The $n$th term of a sequence is given.
\[
a_{n}=7(3)^{n-1}
\]
(a) Find the first five terms of the sequence.
\[
\begin{array}{l}
a_{1}= \\
a_{2}= \\
a_{3}= \\
a_{4}= \\
a_{5}=
\end{array}
\]
(b) What is the common ratio $r$ ?
\[
r=
\]
Answer
Final Answer: \[\begin{array}{l} a_{1}= \boxed{7} \\ a_{2}= \boxed{21} \\ a_{3}= \boxed{63} \\ a_{4}= \boxed{189} \\ a_{5}= \boxed{567} \\ r= \boxed{3} \end{array}\]

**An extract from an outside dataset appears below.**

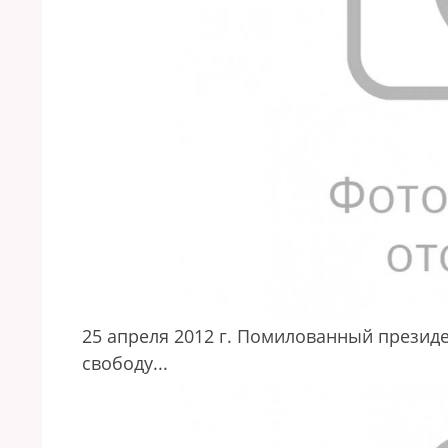
25 апреля 2012 г. Помилованный презид
свободу...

Step 1 :Given the $n$th term of a sequence is $a_{n}=7(3)^{n-1}$.
Step 2 :Substitute $n=1,2,3,4,5$ into the formula $a_{n}=7(3)^{n-1}$ to find the first five terms of the sequence.
Step 3 :The first five terms of the sequence are $a_{1}=7$, $a_{2}=21$, $a_{3}=63$, $a_{4}=189$, and $a_{5}=567$.
Step 4 :The common ratio $r$ of a geometric sequence is the ratio between any term and its preceding term. In this case, it is $3$ because each term is multiplied by $3$ to get the next term.
Step 5 :So, the common ratio $r$ is $3$.
Step 6 :Final Answer: \[\begin{array}{l} a_{1}= \boxed{7} \\ a_{2}= \boxed{21} \\ a_{3}= \boxed{63} \\ a_{4}= \boxed{189} \\ a_{5}= \boxed{567} \\ r= \boxed{3} \end{array}\]